Sharepoint Page Request V/S ASP.Net Page Request

Apr 16, 2012 at 9:08 PM

Before we compare life cycle of both the page request lets first understand the application life cycle.

Stages of the ASP.NET application life cycle (IIS 7.0):
  1. Request is made for an application resource: When the integrated pipeline receives a request, the request passes through stages that are common to all requests. These stages are represented by the RequestNotification enumeration. All requests can be configured to take advantage of ASP.NET functionality, because that functionality is encapsulated in managed-code modules that have access to the request pipeline. For example, even though the .htm file-name extension is not explicitly mapped to ASP.NET, a request for an HTML page still invokes ASP.NET modules. This enables you to take advantage of ASP.NET authentication and authorization for all resources.
  2. The unified pipeline receives the first request for the application: When the unified pipeline receives the first request for any resource in an application, an instance of the ApplicationManager class is created, which is the application domain that the request is processed in. Application domains provide isolation between applications for global variables and enable each application to be unloaded separately. In the application domain, an instance of the HostingEnvironment class is created, which provides access to information about the application, such as the name of the folder where the application is stored. During the first request, top-level items in the application are compiled if required, which includes application code in the App_Code folder.
  3. Response objects are created for each request: After the application domain has been created and the HostingEnvironment object has been instantiated, application objects such as HttpContext, HttpRequest, and HttpResponse are created and initialized.

  4. An HttpApplication object is assigned to the request: After all application objects have been initialized, the application is started by creating an instance of the HttpApplication class. If the application has a Global.asax file, ASP.NET instead creates an instance of the Global.asax class that is derived from the HttpApplication class. It then uses the derived class to represent the application.
    Which ASP.NET modules are loaded (such as the SessionStateModule) depends on the managed-code modules that the application inherits from a parent application. It also depends on which modules are configured in the configuration section of the application's Web.config file. Modules are added or removed in the application's Web.config modules element in the system.webServer section.
  5. The request is processed by the HttpApplication pipeline: At this stage the request are processed and various events are called like ValidateRequest, URL Mapping, BeginRequest, AuthenticateRequest and so on. You can find more info over here. The events are useful for page developers who want to run code when key request pipeline events are raised. They are also useful if you are developing a custom module and you want the module to be invoked for all requests to the pipeline. Custom modules implement the IHttpModule interface. In Integrated mode in IIS 7.0, you must register event handlers in a module's Init method.

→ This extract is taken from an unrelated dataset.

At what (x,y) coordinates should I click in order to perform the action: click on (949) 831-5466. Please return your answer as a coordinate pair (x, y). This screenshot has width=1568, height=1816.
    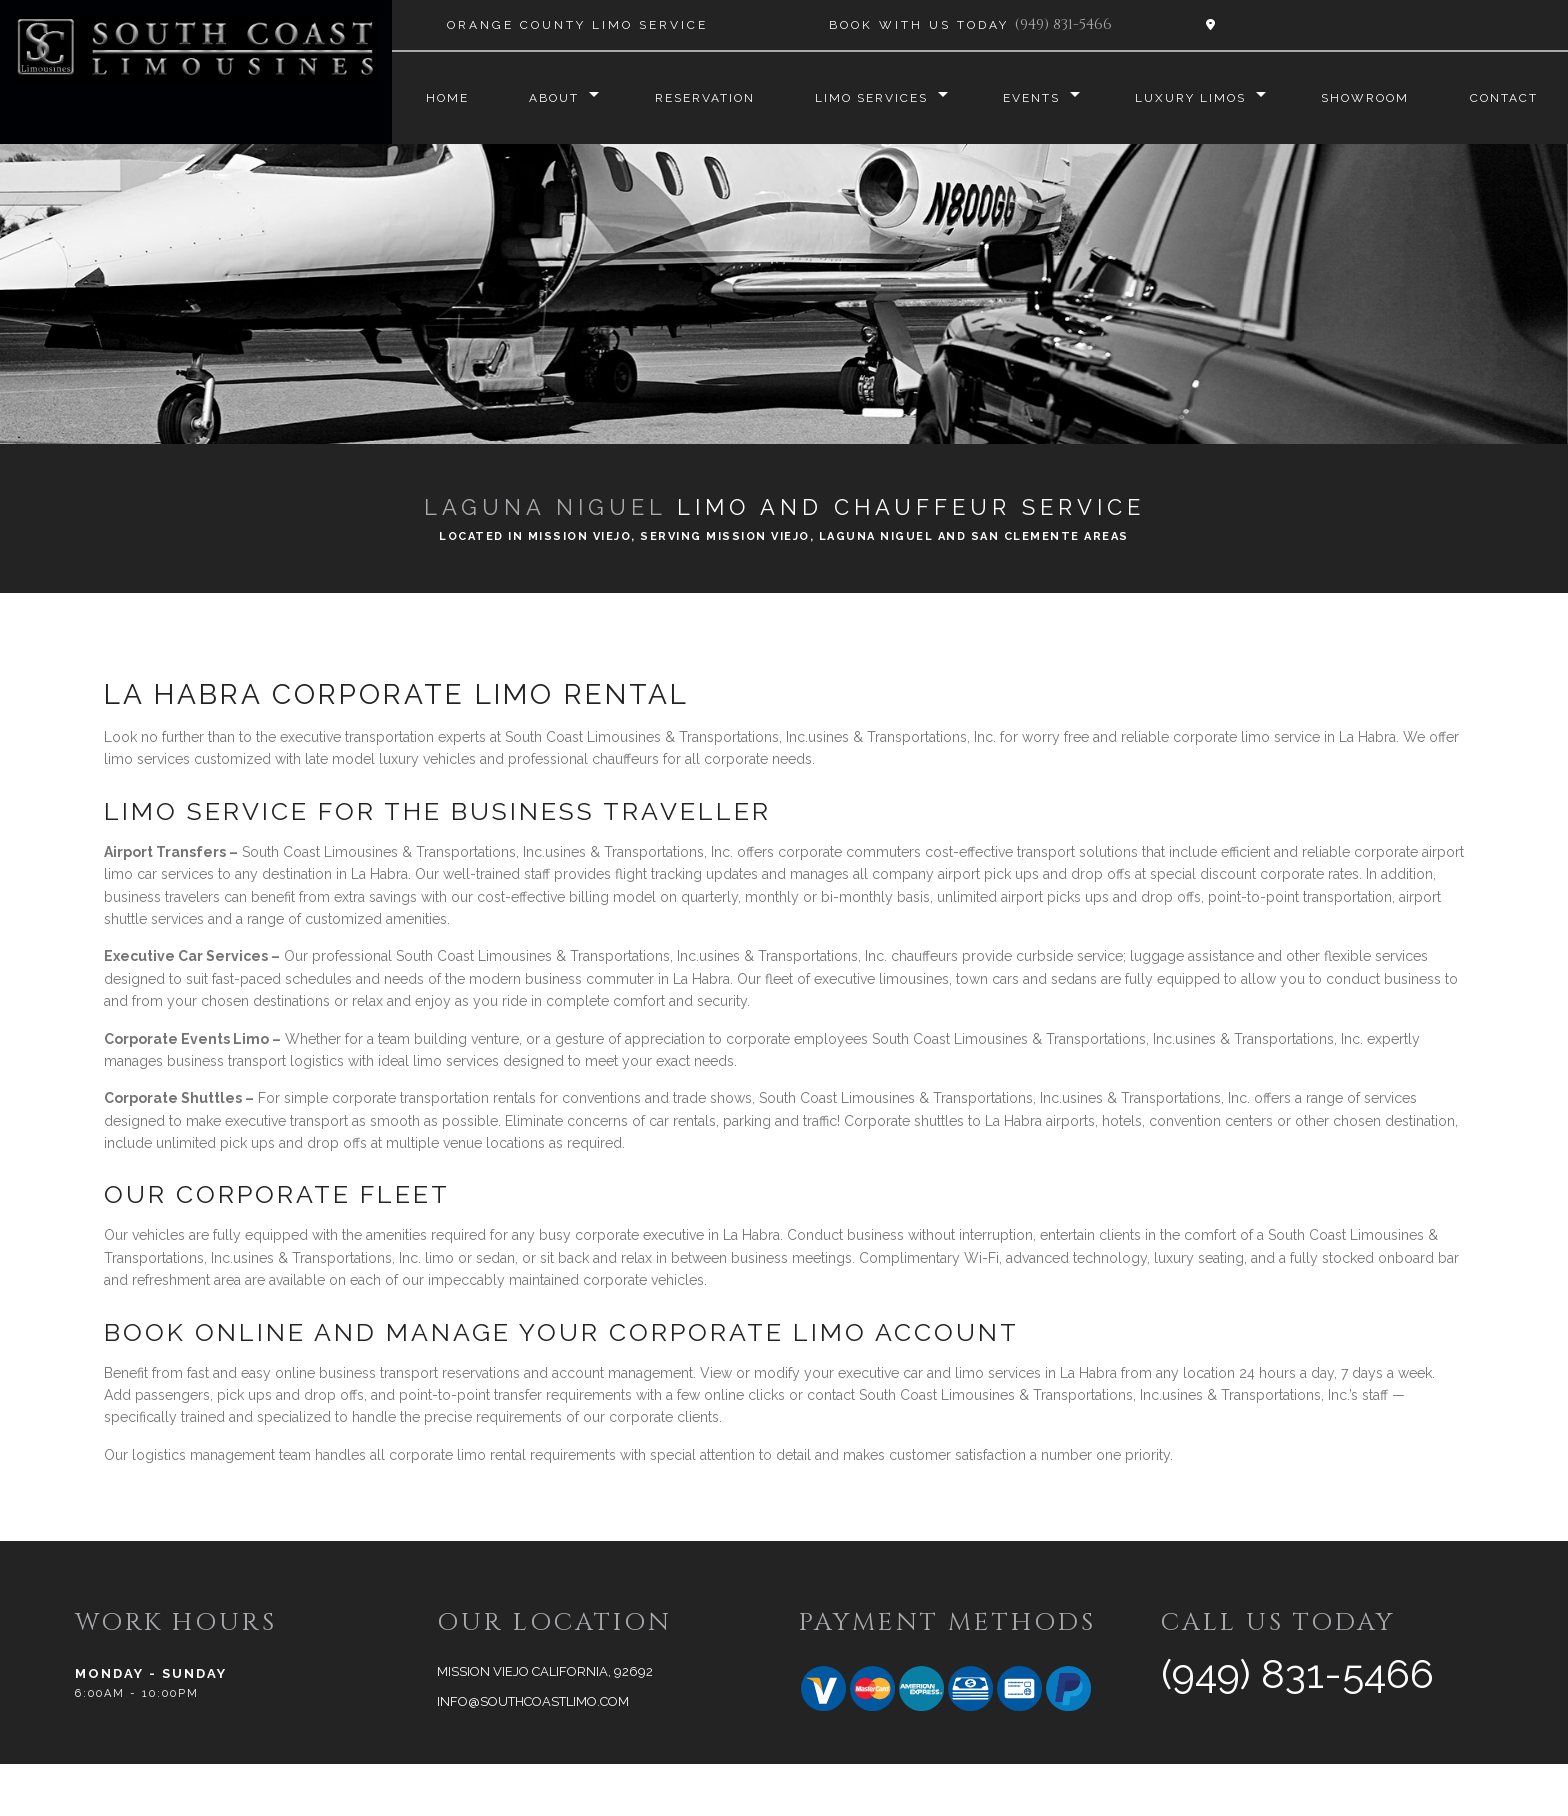     Looking at the image, I should click on (1063, 24).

Stages of the Sharepoint Page Request

The stages for the SharePoint page request are handled by the IIS in similar way. Except that there are custom handlers for the every sharepoint page request.

When you create a web application in sharepoint, WSS configures the IIS website by adding an IIS application map and creating several virtual directories. Windows SharePoint Services also copies a global.asax file and web.config file to the root directory of the hosting IIS Web site.

Because every request targeting a Web application is routed through aspnet_isapi.dll, the request gets fully initialized with ASP.NET context. Furthermore, its processing behavior can be controlled by using a custom HttpApplication object and adding configuration elements to the web.config file.

First, you can see that Windows SharePoint Services configures each Web application with a custom HttpApplication object by using the SPHttpApplication class. Note that this class is deployed in the Windows SharePoint Services system assembly Microsoft.SharePoint.dll.
In addition to including a custom HttpApplication object, the Windows SharePoint Services architecture uses a custom HttpHandler(SPHttpHandler) and a custom HttpModule(SPRequestModule). These two SharePoint-specific components are integrated into the HTTP Request Pipeline for a Web application using standard entries in the web.config file.

      <remove verb="GET,HEAD,POSTpath="*/>
      <add verb="GET,HEAD,POSTpath="*"
      <clear />
      <add name="SPRequest
      <!-- other standard ASP.NET httpModules added back in -->

ASP.NET 2.0 introduced a new pluggable component type known as a virtual path provider. The idea behind a virtual path provider is that it abstracts the details of where page files are stored away from the ASP.NET runtime. By creating a custom virtual path provider, a developer can write a custom component that retrieves ASP.NET file types, such as .aspx and .master files, from a remote location, such as a Microsoft SQL Server database.
The Windows SharePoint Services team created a virtual path provider named SPVirtualPathProvider that is integrated into every Web application. The SPVirtualPathProvider class is integrated into the ASP.NET request handling infrastructure by the SPRequestModule. More specifically, the SPRequestModule component contains code to register the SPVirtualPathProvider class with the ASP.NET Framework as it does its work to initialize a Web application.